咖啡叶因其具有促进健康的植物化学物质,已成为一种潜在的功能性茶成分。然而,红外干燥(IFD)对其特性和感官品质的影响仍未得到探索,这限制了它的工业应用。本研究系统地阐明了IFD对咖啡叶干燥动力学、化学成分、美拉德反应产物(MRPs)、风味形成和感官特性的影响。与热风干燥相比,IFD显著缩短了干燥时间50%以上,并减少了5.79%以上的蛋白质损失,同时增加了总酚含量(在1300W时增加27.86%)和抗氧化活性(增加50%以上)。然而,与冷冻干燥相比,IFD导致5-羟甲基糠醛和α-二羰基中间体(乙二醛和甲基乙二醛)的含量更高。使用顶空固相微萃取-气相色谱-质谱联用(HS-SPME-GC-MS)进行的挥发性分析揭示了不同的香气特征:冷冻干燥的叶子呈现出以己醛为主的青草香气,而IFD产生了更具果香花香的香气,(E)-2-己烯-1-醇、辛醛和热衍生的吡嗪/吡啶含量升高。关键风味标志物如2,3-戊二酮和6-甲基-5-庚烯-2-酮在IFD叶片中独特地升高。
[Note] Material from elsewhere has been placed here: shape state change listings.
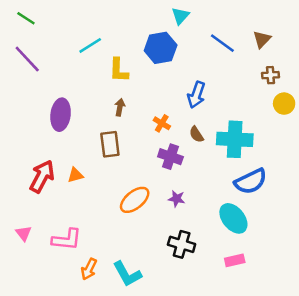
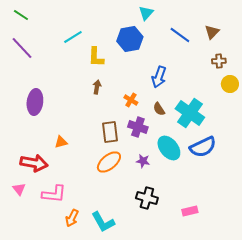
purple ellipse: (61, 115) -> (35, 102), moved
cyan cross: (235, 139) -> (190, 113), turned 32
brown rectangle: (110, 144) -> (110, 132), moved
red arrow: (42, 176) -> (34, 163), moved, turned 72
cyan ellipse: (233, 218) -> (169, 148), moved

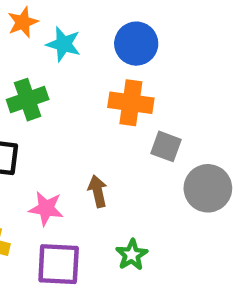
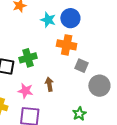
cyan star: (63, 44) -> (48, 20), moved
green cross: (28, 100) -> (28, 58), moved
green star: (132, 255) -> (79, 114), moved

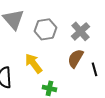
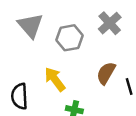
gray cross: (80, 31) -> (110, 23), moved

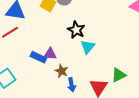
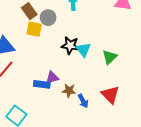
cyan triangle: (88, 47) -> (83, 50), moved
green triangle: (119, 75) -> (110, 57), moved

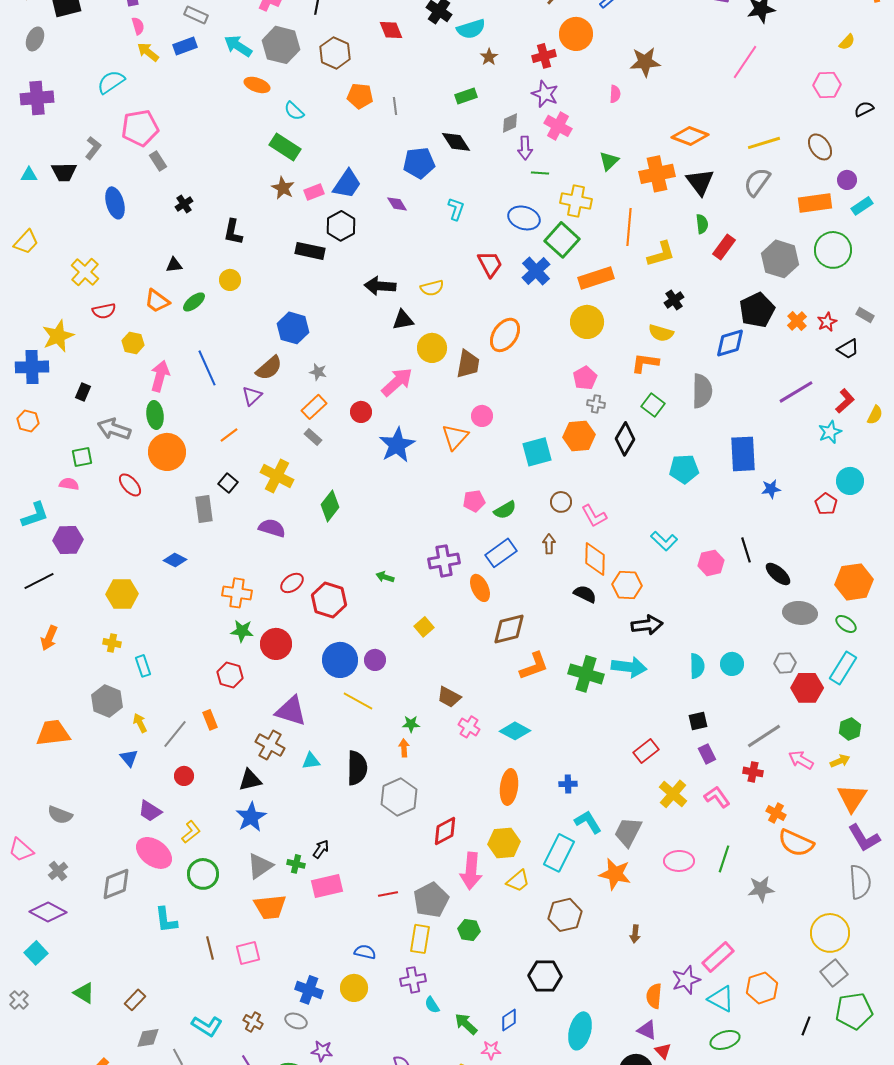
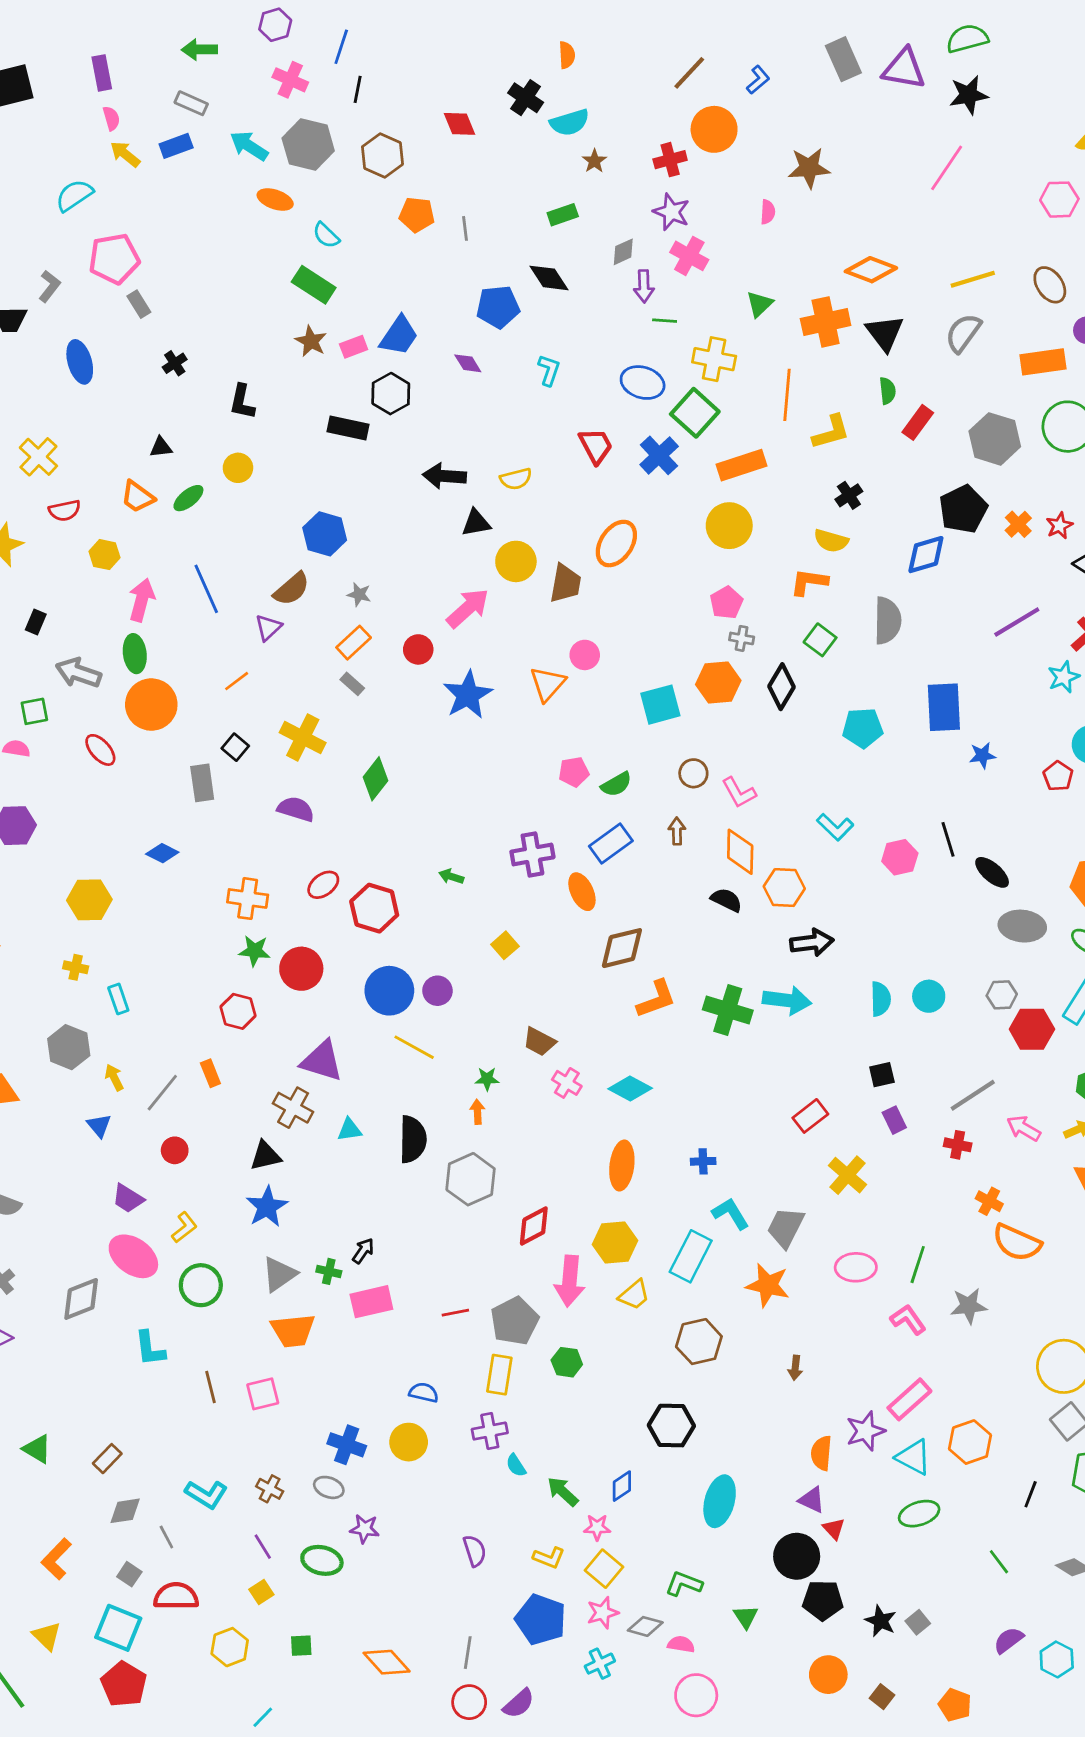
pink L-shape: (717, 797) -> (908, 1320), moved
感官评价证实,经IFD处理的茶叶得分为71.18±3.04,具有类似红茶的风味,带有焦糖和发酵的底色。这些发现表明,IFD是一种省时节能的方法,可生产具有双重优势的咖啡叶茶:(1)增强生物活性化合物的保留,(2)通过控制MRPs有针对性地产生消费者期望的感官属性。这些发现为扩大IFD加工规模奠定了科学基础,为茶叶行业提供了一种将咖啡叶转化为增值功能产品的可持续方法。实际应用:红外干燥为咖啡叶茶生产商提供了一种更快、节能的方法来制作美味的功能性茶。它增强了抗氧化活性,同时产生了类似于红茶的诱人焦糖和水果香气,为消费者提供了一种营养丰富的饮料选择。这项技术能够将咖啡叶可持续地升级为优质茶产品,为商业市场提供质量一致的产品。